Шрифт:
После нескольких пушечных выстрелов, сделанных мексиканцами, Фаннин решил, что дальнейшее сопротивление бесполезно. Он предложил Урреа условия капитуляции: техасцы считаются военнопленными со всеми вытекающими последствиями. Урреа не мог принять таких условий, но дал слово ходатайствовать о них перед Санта-Анной. Фаннин принял это неубедительное обещание.
Памятник на месте голиадской резни.
РЕЗНЯ В ГОЛИАДЕ
Люди Фаннина сложили оружие и под конвоем отправились обратно в Голиад. Всего к 22 марта в Голиаде было собрано свыше 300 пленных повстанцев.

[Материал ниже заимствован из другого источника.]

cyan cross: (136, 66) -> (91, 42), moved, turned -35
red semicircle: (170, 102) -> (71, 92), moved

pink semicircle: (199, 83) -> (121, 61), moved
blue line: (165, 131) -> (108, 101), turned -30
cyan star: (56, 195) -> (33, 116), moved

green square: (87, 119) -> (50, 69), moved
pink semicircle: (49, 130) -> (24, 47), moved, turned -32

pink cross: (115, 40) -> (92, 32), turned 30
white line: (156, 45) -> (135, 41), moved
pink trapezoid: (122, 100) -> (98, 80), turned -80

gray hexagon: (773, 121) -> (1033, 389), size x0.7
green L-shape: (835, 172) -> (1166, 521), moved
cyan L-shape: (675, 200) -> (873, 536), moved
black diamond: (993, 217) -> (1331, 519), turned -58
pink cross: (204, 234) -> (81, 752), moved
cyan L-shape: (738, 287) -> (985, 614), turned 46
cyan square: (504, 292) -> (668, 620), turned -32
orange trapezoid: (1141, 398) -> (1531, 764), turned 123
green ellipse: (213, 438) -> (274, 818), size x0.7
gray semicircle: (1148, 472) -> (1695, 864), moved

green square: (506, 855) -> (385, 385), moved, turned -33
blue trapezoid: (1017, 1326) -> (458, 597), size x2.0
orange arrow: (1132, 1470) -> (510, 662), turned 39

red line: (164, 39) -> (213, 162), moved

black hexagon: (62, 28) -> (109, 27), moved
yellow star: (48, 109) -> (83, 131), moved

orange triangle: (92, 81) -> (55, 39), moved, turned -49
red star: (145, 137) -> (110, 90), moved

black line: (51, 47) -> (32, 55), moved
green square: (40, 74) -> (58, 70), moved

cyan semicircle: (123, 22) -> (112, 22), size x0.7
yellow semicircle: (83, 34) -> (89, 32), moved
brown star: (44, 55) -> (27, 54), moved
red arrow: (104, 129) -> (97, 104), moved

Из них около 50 раненых. К 25 марта к ним присоединились взятые в плен в Рефухио.
Урреа, отдадим ему должное, сдержал слово и написал Санта-Анне письмо с рекомендацией помиловать пленных. Санта-Анна ответил 23 марта приказом немедленно расстрелять «пиратов». В то же время мексиканский диктатор не верил в готовность Урреа выполнить приказ о массовой казни и продублировал приказ коменданту Голиада.
Этим комендантом был полковник Хосе Николас де ла Портилья. 26 марта он получил одновременно два противоречивших друг другу приказа. От Санта-Анны немедленно расстрелять мятежников, от Урреа обращаться с ними хорошо. Тут можно предположить, что Урреа просто подстелил своей репутации соломки, поскольку знал о приказе Санта-Анны, но не хотел, чтобы его имя было замазано казнью.
Портилья ожидаемо решил подчиниться высшему командованию. Утро 27 марта пленные невредимые техасцы были разделены на три колонны и двинулись по направлению к Сан-Антонио.
В условленных местах колонны были остановлены, охрана принялась расстреливать пленных. Считается, что было расстреляно около 350 человек. Включая Фаннина и его офицеров. Таким образом, общие потери повстанцев при наступлении Урреа достигают 600 человек — втрое больше потерь Аламо и почти вдвое больше, чем вся собравшаяся в Гонзалесе «армия» Хьюстона.
В 1930 году бойскауты обнаружили обгорелые кости. Было принято решение, что это останки расстрелянных под Голиадом. В 1936 году, к столетию событий, были выделены средства на строительство монумента из розового гранита. Памятник открыт в 1938 году.
Армия Техаса, 1836 г.
ГЛАВА 6. ВЕЛИКИЙ ИСХОД
Если мексиканский генерал Санта-Анна претендовал на титул «Наполеон Запада», то его оппонент Сэм Хьюстон вполне заслужил прозвище «Техасский Кутузов». Полтора месяца между падением Аламо и сражением при Сан-Хасинто в миниатюре напоминают первый период Отечественной войны 1812 года. Одна армия бежит, другая ее ловит.
В то же время в историю Техаса этот период вошел под названием «Runaway Scrape», которое я бы интерпретировал как «Великий исход» — всё англоязычное население Техаса дружно снималось с места и бежало на восток к границам США. Горели города и фермы, бросалось имущество.
На рубеже марта-апреля 1836 года техасский мятеж казался подавленным. Особенно после февральско-мартовских поражений повстанцев.
Карта маршрутов Сэма Хьюстона и Санта-Анны.
В СЕРЕДИНЕ МАРТА
Кратко обрисую обстановку, сложившуюся в середине марта 1836 года.
Армия генерала Санта-Анна заняла Сан-Антонио и взяла штурмом Аламо 6 марта. При штурме повстанцы потеряли до 250 человек (см. 4 главу).
Параллельно в прибрежном районе вел наступление мексиканский полковник Урреа (см. 5 главу). В феврале он разбил около 200 повстанцев. А 20 марта принудил к капитуляции основную группировку техасского полковника Фаннина. Общие потери повстанцев на этом фланге достигали 700—800 человек. Итого техасцы потеряли до тысячи бойцов — больше, чем позже у них было в решающем сражении.
Между правительством Техаса в Вашингтоне-на-Бразосе и двумя армиями мексиканцев (имеющих вместе несколько тысяч солдат) оставалось всего 374 добровольца Сэма Хьюстона в Гонзалесе. Положение представлялось более чем безнадежным. Выход был только один — бежать.
Неорганизованное и пока не всеобщее бегство англоязычного населения началось еще в январе, при первых слухах о наступлении Санта-Анны. Но по-настоящему все побежали после того, как в Гонзалес прибыла из Аламо вдова погибшего там капитана Дикинсона. Ее рассказ о расстрелах, о приказе Санта-Анны пленных не брать, а позже и сведения о резне в Голиаде внушили тот самый ужас, на который рассчитывал мексиканский диктатор.